ROME (Reuters) – Matteo Renzi, who as prime minister once enthused Italians and foreign observers with his promises of reform, is now among the country’s most unpopular figures, his name almost a byword for disloyalty and ruthless political manoeuvres.
On Wednesday Renzi pulled his tiny centrist party Italia Viva from the coalition, unseating Prime Minister Giuseppe Conte’s government and throwing Italy into political chaos in the midst of a resurgent coronavirus emergency.
His reason for doing so is hard to pinpoint. His original complaint was over Conte’s plans for spending billions of euros promised by the European Union to relaunch the battered economy.
Italy’s draft “Recovery Plan” offered too little for the health service, culture, and infrastructure, Renzi said, and it was to be overseen by a group of unelected experts which he argued was an insult to parliament.
Renzi, 46, called it “a step forward” on Tuesday when Conte amended the plan to address many of his demands, but by then he had plenty of new ones.
“It seemed clear Renzi wanted to get rid of Conte and was searching for a reason to justify it,” said Lorenzo Pregliasco, head of polling and political analysis firm YouTrend.
“This crisis is not about policy, it is about Renzi’s efforts to get a new government that gives him more political weight.”
Renzi says he has “Italy in my heart” and is acting for the good of the country.
Most Italians don’t believe him. In an Ipsos poll on Tuesday 73% of voters said he was pursuing his own interests, compared with 13% who said he was pursuing those of the country.
At the peak of his popularity in 2014 Renzi, who had recently become prime minister in an internal party coup, led his Democratic Party (PD) to a huge victory at European parliament elections where it took 41% of the vote.
In his early months as Italy’s youngest ever premier, Italians were won over in droves by his fast-talking, dynamic style as he promised “a reform a month” to overhaul the euro zone’s most sluggish economy. Most observers forecast he would dominate Italian politics for at least a decade.
Seven years on, after bruising political defeats saw him quit first as prime minister and then as PD leader, his Italia Viva party, formed in 2019, now polls at less than 3%.
“In all our surveys on politicians’ personal approval ratings, Renzi comes bottom,” said YouTrend’s Pregliasco.
Renzi became prime minister in 2014 by overthrowing a broad-based government led by his PD party colleague Enrico Letta, backtracking on previous pledges that he would only come to power in an election.
Days earlier, amid rumours he was planning to unseat Letta, he pledged his support to him with the words “stay calm Enrico,” which have since become a popular Italian catch-phrase to signify political treachery.
At that time, “Renzi-frenzy”, as it was dubbed in the media, was in full swing and few Italians spared much thought for Letta, who left Italy to pursue an academic career in Paris.
Yet Renzi’s honeymoon period soon began to sour, as the perception grew that behind his catchy slogans and wordplay there was more show than substance.
He passed reforms, most notably of the labour market and the education system, but these failed to kick-start the economy and Renzi’s pro-business, free-market agenda alienated the PD’s traditional voters while failing to lure conservative ones.
Renzi, always a combative character, was also making too many enemies in his own party, having ended the careers of several PD grandees during his rise to its leadership.
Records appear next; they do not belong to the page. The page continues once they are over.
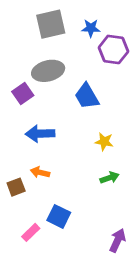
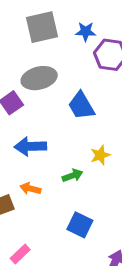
yellow star: (104, 142) -> (100, 155), turned -30
green arrow: (109, 178) -> (73, 176), moved
blue square: (59, 216) -> (80, 225), moved

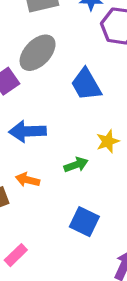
gray ellipse: (39, 78) -> (38, 53), turned -32

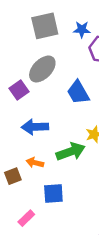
green arrow: (76, 165) -> (71, 152), size x1.6
blue square: (84, 222) -> (53, 193), moved, turned -30

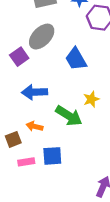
green arrow: (71, 152) -> (69, 116), turned 52
pink rectangle: (26, 218) -> (26, 162), moved, turned 35

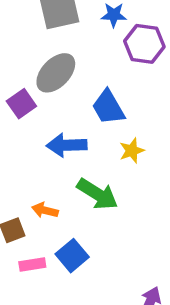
blue arrow: (35, 92) -> (67, 145), moved
yellow star: (91, 99) -> (132, 151), moved
blue square: (52, 156) -> (72, 256), turned -36

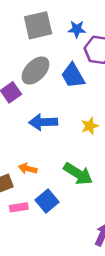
blue trapezoid: (108, 107) -> (73, 76), moved
green arrow: (97, 194) -> (78, 174), moved

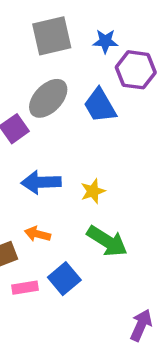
blue arrow: (43, 122) -> (41, 182), moved
yellow star: (90, 126) -> (93, 191), moved

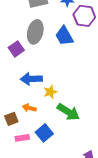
gray ellipse: (48, 98) -> (35, 32), turned -30
yellow star: (93, 191) -> (50, 92), moved

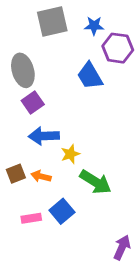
gray ellipse: (35, 32) -> (23, 70), moved, turned -30
purple square: (16, 49) -> (33, 102), moved
brown square: (11, 119) -> (16, 174), moved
One of these, former Prime Minister Massimo D’Alema, last week gleefully attacked Renzi for trying to undermine Conte’s government, reflecting that “you can’t get rid of the country’s most popular man at the will of the most unpopular”.
Renzi’s downfall was triggered by his campaign to overhaul Italy’s constitution in 2016 with a reform aimed at curbing the powers of the upper house senate, giving more power to the government and streamlining the lawmaking process.
The reform was thrown out in a referendum which many voters saw as an opportunity to sink Renzi, regardless of the merits of the constitutional changes.
Renzi had repeatedly promised that if he lost the referendum he would leave politics altogether, but within months he was campaigning to regain control of the PD.
He succeeded, briefly, before resigning again after defeat at the 2018 election, which ushered in the government of the anti-establishment 5-Star Movement and Salvini’s League.
Since then, his reputation has continued to decline and
Italia Viva has become the kind of minuscule party with the power to make of break governments, which Renzi used to say were the curse of Italy’s politics when he led the PD in his heyday.